Hospitals Dismiss Significance Of Chargemaster Prices?

Victor Lustig

“Percentage of savings fees is the greatest fraud foisted upon consumers since Victor Lustig sold the Eiffel Tower in 1925.  To earn 24% of an inflated, arbitrary number that no one ever pays is better than robbing a bank.”

By William Rusteberg

Hospitals dismiss the significance of chargemaster prices? (See link to article below). That is purposely misleading. Chargemaster prices are extremely significant giving rise to a billion dollar business for intermediaries such as insurance companies, audit firms, law firms, claim re-pricers, third party administrators, insurance brokers and consultants.

The scheme is tied up in “savings” to be realized through the difference between arbitrary and unreasonable chargemaster prices and what is actually paid. The quantative differential can be enormous.

Percentage of savings fees is the greatest fraud foisted upon consumers since victor Lustig sold the Eiffel Tower in 1925.

It is clear to all that chargemaster rates are “totally around the bends.” No one will disagree with that. Yet many ancillary industries, given rise by our current health care delivery system including managed care companies, audit firms, third party administrators and others depend on chargemaster pricing without which they could not survive.

If the average differential between chargemaster pricing and the actual price paid is 50-80%, there is a lot of “money” contained in the “spread” to be earned. Many PPO networks, for example, will charge 30% of savings for out-of-network claims (30% of 80% is 24%). To earn 24% of an inflated, arbitrary number that no one ever pays is better than robbing a bank.
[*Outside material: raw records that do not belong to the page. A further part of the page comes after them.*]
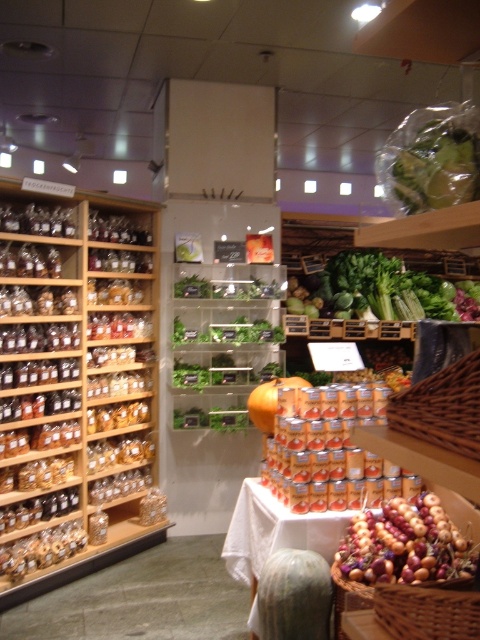 You are a grocery store employee who needs to arrange the items in the produce section. If you want to place the smooth brown onions at center and the green leafy at center on the same shelf, which item should be placed in a position that requires a smaller space?

The smooth brown onions at center should be placed in the position requiring smaller space since they are smaller in size compared to the green leafy at center.

You are a grocery store employee who needs to restock the smooth brown onions at center. The translucent glass jars at left are in the way. Can you move the jars to access the onions?

The translucent glass jars at left are positioned over the smooth brown onions at center, so you would need to move the jars first to access the onions. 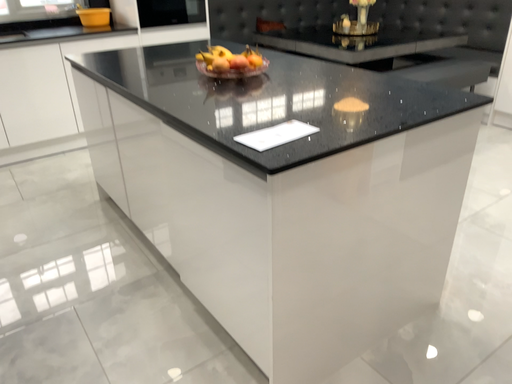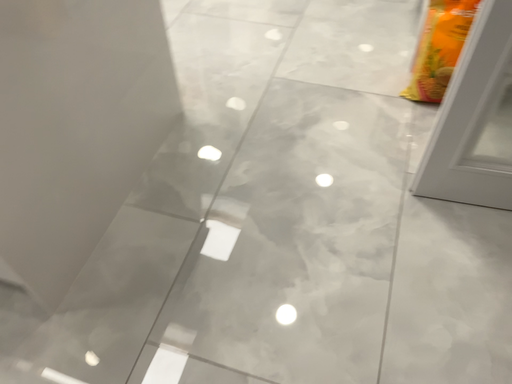 Question: How did the camera likely rotate when shooting the video?

Choices:
 (A) rotated left
 (B) rotated right

Answer: (B) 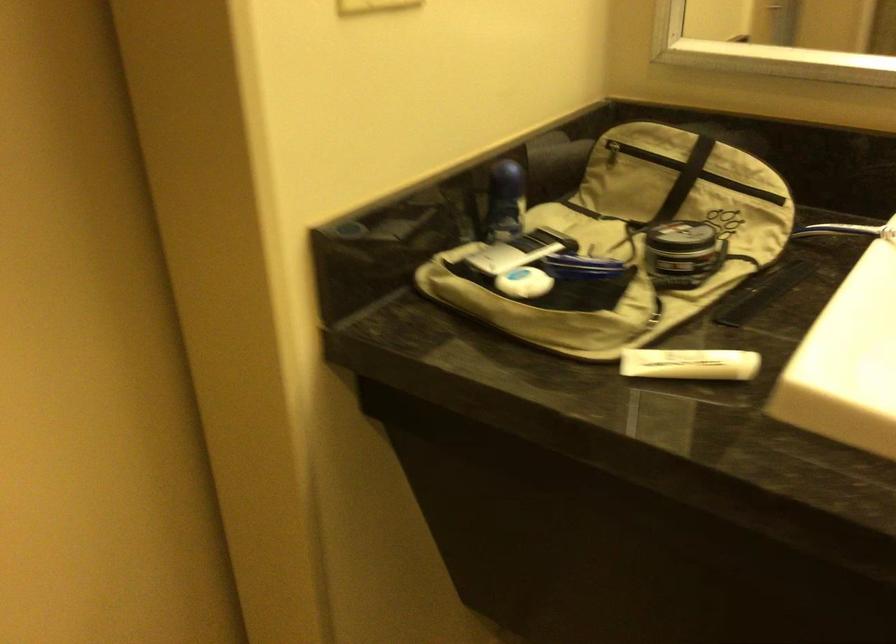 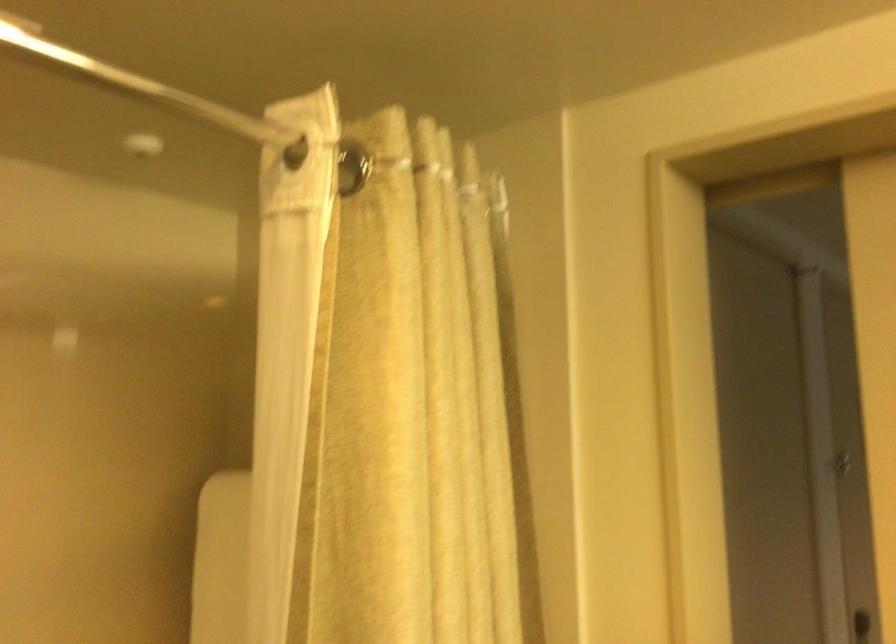 Question: The camera is either moving clockwise (left) or counter-clockwise (right) around the object. The first image is from the beginning of the video and the second image is from the end. Is the camera moving left or right when shooting the video?

Choices:
 (A) Left
 (B) Right

Answer: (B) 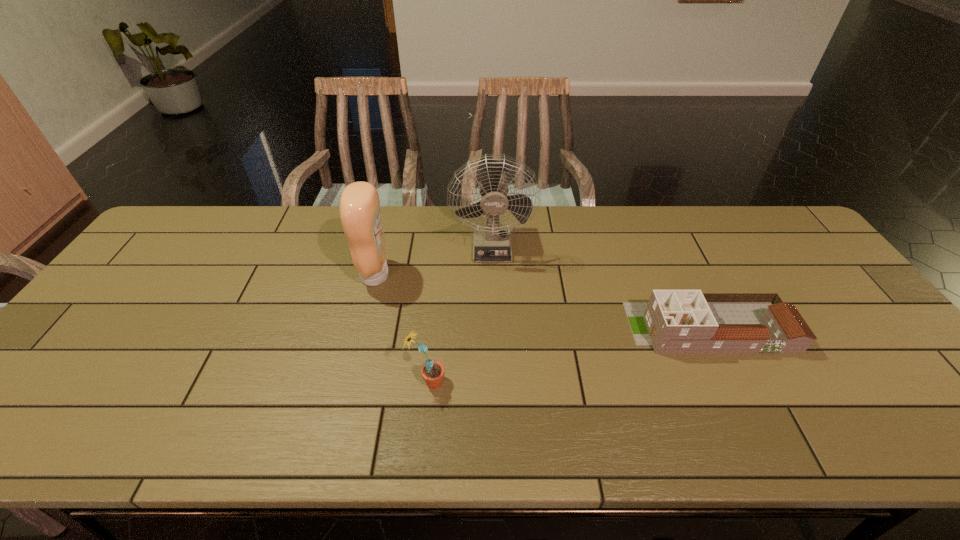 This screenshot has height=540, width=960. I want to click on free space between the third shortest object and the fan, so click(x=434, y=260).

Locate an element on the screen. This screenshot has height=540, width=960. free spot between the second tallest object and the shortest object is located at coordinates tap(542, 301).

Locate an element on the screen. Image resolution: width=960 pixels, height=540 pixels. empty space that is in between the leftmost object and the fan is located at coordinates (434, 260).

At what (x,y) coordinates should I click in order to perform the action: click on vacant area that lies between the third tallest object and the fan. Please return your answer as a coordinate pair (x, y). Looking at the image, I should click on (460, 313).

Where is `free point between the fan and the second nearest object`? free point between the fan and the second nearest object is located at coordinates (600, 286).

Find the location of a particular element. free space between the leftmost object and the fan is located at coordinates (434, 260).

At what (x,y) coordinates should I click in order to perform the action: click on free space between the leftmost object and the shortest object. Please return your answer as a coordinate pair (x, y). The width and height of the screenshot is (960, 540). Looking at the image, I should click on (542, 301).

The width and height of the screenshot is (960, 540). I want to click on vacant point located between the condiment and the nearest object, so (401, 329).

Find the location of `empty space between the third tallest object and the dollhouse`. empty space between the third tallest object and the dollhouse is located at coordinates (568, 355).

The height and width of the screenshot is (540, 960). In order to click on blank region between the rightmost object and the third tallest object in this screenshot , I will do `click(568, 355)`.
The intermediary class of the American health care delivery system benefit from higher chargemaster rates along with higher discounts. The higher the “cost” and the greater the “discount”, the more they earn. Stockholders bet their investment on that. A look back on BUCA stock prices since the ACA proves this point. The ACA’s minimum loss ratio mandate would make Lustig blush.

A well-oiled conspiracy requires sharing.  Commonly formed side-agreements plan sponsors never see are forged between willing partners behind closed doors, driving up health care costs disguised as “medical inflation”.

Thus, hospital chargemasters have fueled the fortunes of many health care intermediaries. And the scheme continues.